Exactly how it happened, Nigel could hardly remember, after, but it seemed that Woody grabbed him by the back of the neck with a strength Nigel wouldn't have credited after seeing him stumble up the stairs, and kissed him hard. Nigel barely hesitated a moment before kissing him back, and letting his hands run up that well-muscled back he'd been itching to touch.
I shouldn't be doing this, thought Nigel, as his hands and lips disobeyed him. He's straight, he's shocky, he's injured, he's hungover, he's in love with Jordan. Nigel knew he should stop him for a moment, ask if Woody was sure, but he knew too, that if he did that, Woody would stop, and this would never go any further.
And then he couldn't think at all, as Woody's hand ran down over the front of his pants. Nigel undid his fly and Woody's as quickly as possible, some part of him knowing that Woody wouldn't be quite as fast as him, and any delay might derail them. He pushed Woody's trousers just down over his hips and felt the same done to him, and then a hot slick hand was around his cock, and his was around Woody's and they both came fast and hard until Woody collapsed back against the mirror, sweating and his pulse hammering in his neck.
Nigel waited for just a moment unsure of what to do next. He'll bolt. He'll start saying "Oh my God, what have I done?" He'll blame me. Nigel's head rested on Woody's chest, but as Nigel stiffened and started to move away, he noticed that Woody did not say anything, did not try to move out of Nigel's sticky embrace. Instead he tugged on Nigel's neck, as if . . . as if to pull him forward for more.

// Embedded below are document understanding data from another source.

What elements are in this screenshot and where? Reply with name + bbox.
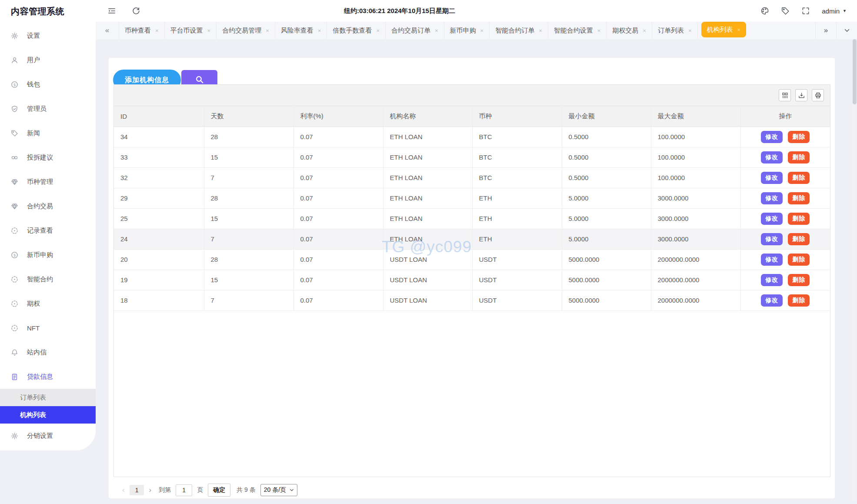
theme-palette-icon[interactable] [760, 7, 769, 15]
tag-icon [11, 130, 18, 137]
user-icon [11, 57, 18, 64]
tab[interactable]: 币种查看 × [119, 22, 165, 39]
sidebar-item[interactable]: 分销设置 [0, 424, 96, 448]
tab-close-icon[interactable]: × [539, 27, 542, 34]
tab-close-icon[interactable]: × [597, 27, 601, 34]
tab[interactable]: 智能合约订单 × [490, 22, 548, 39]
sidebar-item-label: 站内信 [27, 348, 47, 357]
tab-label: 倍数手数查看 [333, 27, 372, 35]
page-scrollbar[interactable] [853, 39, 857, 501]
sidebar-item[interactable]: NFT [0, 316, 96, 340]
sidebar-item-label: 设置 [27, 32, 40, 40]
delete-button[interactable]: 删除 [788, 213, 810, 225]
tag-icon[interactable] [781, 7, 790, 15]
page-next-icon[interactable]: › [149, 486, 151, 494]
edit-button[interactable]: 修改 [761, 151, 783, 164]
cell-max: 100.0000 [651, 167, 740, 188]
tabs-scroll-right-icon[interactable]: » [815, 22, 836, 39]
delete-button[interactable]: 删除 [788, 151, 810, 164]
tab[interactable]: 期权交易 × [607, 22, 652, 39]
page-current[interactable]: 1 [130, 485, 144, 495]
sidebar-item[interactable]: 贷款信息 [0, 364, 96, 389]
tab[interactable]: 订单列表 × [652, 22, 698, 39]
sidebar-item[interactable]: 新币申购 [0, 243, 96, 267]
sidebar-item[interactable]: 设置 [0, 23, 96, 48]
sidebar-item[interactable]: 用户 [0, 48, 96, 72]
tabs-menu-icon[interactable] [836, 22, 857, 39]
edit-button[interactable]: 修改 [761, 213, 783, 225]
export-icon[interactable] [795, 89, 807, 101]
fullscreen-icon[interactable] [801, 7, 810, 15]
delete-button[interactable]: 删除 [788, 233, 810, 245]
cell-days: 15 [204, 147, 293, 167]
delete-button[interactable]: 删除 [788, 294, 810, 307]
sidebar-item[interactable]: 合约交易 [0, 194, 96, 218]
tab-close-icon[interactable]: × [266, 27, 269, 34]
edit-button[interactable]: 修改 [761, 274, 783, 286]
sidebar-item[interactable]: 钱包 [0, 72, 96, 97]
table-header-row: ID 天数 利率(%) 机构名称 币种 最小金额 最大金额 操作 [114, 106, 830, 127]
sidebar-item[interactable]: 记录查看 [0, 218, 96, 243]
sidebar-item[interactable]: 订单列表 [0, 389, 96, 406]
columns-filter-icon[interactable] [779, 89, 791, 101]
tab-label: 新币申购 [450, 27, 476, 35]
delete-button[interactable]: 删除 [788, 254, 810, 266]
sidebar-item[interactable]: 投拆建议 [0, 145, 96, 170]
cell-max: 100.0000 [651, 127, 740, 147]
edit-button[interactable]: 修改 [761, 254, 783, 266]
delete-button[interactable]: 删除 [788, 274, 810, 286]
tab[interactable]: 倍数手数查看 × [327, 22, 386, 39]
tab[interactable]: 新币申购 × [444, 22, 490, 39]
tab-close-icon[interactable]: × [435, 27, 438, 34]
tab-close-icon[interactable]: × [207, 27, 211, 34]
tab[interactable]: 合约交易管理 × [217, 22, 275, 39]
user-menu[interactable]: admin ▼ [822, 7, 847, 15]
edit-button[interactable]: 修改 [761, 294, 783, 307]
col-coin: 币种 [472, 106, 562, 127]
cell-actions: 修改 删除 [740, 270, 830, 290]
table-row: 33 15 0.07 ETH LOAN BTC 0.5000 100.0000 … [114, 147, 830, 167]
collapse-menu-icon[interactable] [107, 7, 116, 15]
tab-close-icon[interactable]: × [155, 27, 159, 34]
tab-close-icon[interactable]: × [480, 27, 484, 34]
goto-page-input[interactable] [176, 484, 192, 496]
tab[interactable]: 风险率查看 × [275, 22, 327, 39]
tab-label: 合约交易订单 [391, 27, 430, 35]
tab[interactable]: 机构列表 × [701, 22, 747, 37]
tab-close-icon[interactable]: × [643, 27, 646, 34]
tab[interactable]: 合约交易订单 × [386, 22, 444, 39]
sidebar-item[interactable]: 币种管理 [0, 170, 96, 194]
tab-close-icon[interactable]: × [737, 27, 741, 33]
sidebar-item[interactable]: 智能合约 [0, 267, 96, 291]
refresh-icon[interactable] [132, 7, 140, 15]
delete-button[interactable]: 删除 [788, 131, 810, 143]
cell-min: 5.0000 [562, 188, 651, 208]
sidebar-item[interactable]: 机构列表 [0, 406, 96, 424]
confirm-page-button[interactable]: 确定 [208, 484, 230, 497]
edit-button[interactable]: 修改 [761, 131, 783, 143]
cell-coin: USDT [472, 290, 562, 310]
print-icon[interactable] [812, 89, 824, 101]
sidebar-item[interactable]: 期权 [0, 291, 96, 316]
sidebar-item[interactable]: 新闻 [0, 121, 96, 145]
page-size-select[interactable]: 20 条/页 [260, 484, 297, 496]
page-prev-icon[interactable]: ‹ [122, 486, 125, 494]
tab-close-icon[interactable]: × [318, 27, 321, 34]
edit-button[interactable]: 修改 [761, 192, 783, 204]
tab-close-icon[interactable]: × [376, 27, 380, 34]
cell-rate: 0.07 [293, 147, 383, 167]
tab-close-icon[interactable]: × [688, 27, 692, 34]
delete-button[interactable]: 删除 [788, 192, 810, 204]
edit-button[interactable]: 修改 [761, 233, 783, 245]
tab[interactable]: 智能合约设置 × [548, 22, 607, 39]
tabs-scroll-left-icon[interactable]: « [96, 22, 119, 39]
sidebar-item[interactable]: 管理员 [0, 97, 96, 121]
table-row: 32 7 0.07 ETH LOAN BTC 0.5000 100.0000 修… [114, 167, 830, 188]
tab[interactable]: 平台币设置 × [165, 22, 217, 39]
sidebar-item[interactable]: 站内信 [0, 340, 96, 364]
scrollbar-thumb[interactable] [853, 39, 857, 104]
cell-id: 29 [114, 188, 204, 208]
delete-button[interactable]: 删除 [788, 172, 810, 184]
sidebar-item-label: 新闻 [27, 129, 40, 137]
edit-button[interactable]: 修改 [761, 172, 783, 184]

"Guess I'll need another shower," said Woody, a little unsteadily, but cheerful enough, and he finished the job of stripping himself that Nigel had begun. Nigel looked at himself in the mirror for a moment, and took a deep breath. I guess I should know an invitation when I hear one, he thought, having offered up so many of my own, and then he joined Woody in the shower.
The next morning . . .
Bug came into the lab and heard the soft sound of Nigel whistling as he rearranged the cables in the back of the computer. "Why are you so cheery?" he said suspiciously. "You just got shot at."
"It's a new day," said Nigel, standing up. "The sun is shining, birds are chirping."
"They are not. The city's come to a standstill. There will be 50 unidentified frozen bodies coming in here in the next hour," said Bug sourly.
"At least they won't stink then," said Nigel. He walked over and hugged Bug's shoulders quickly. "Look on the bright side." Nigel walked down the hall whistling. Woody had left some time during the night, but much later. It might never happen again, he thought, but there are worse ways to spend a weekend.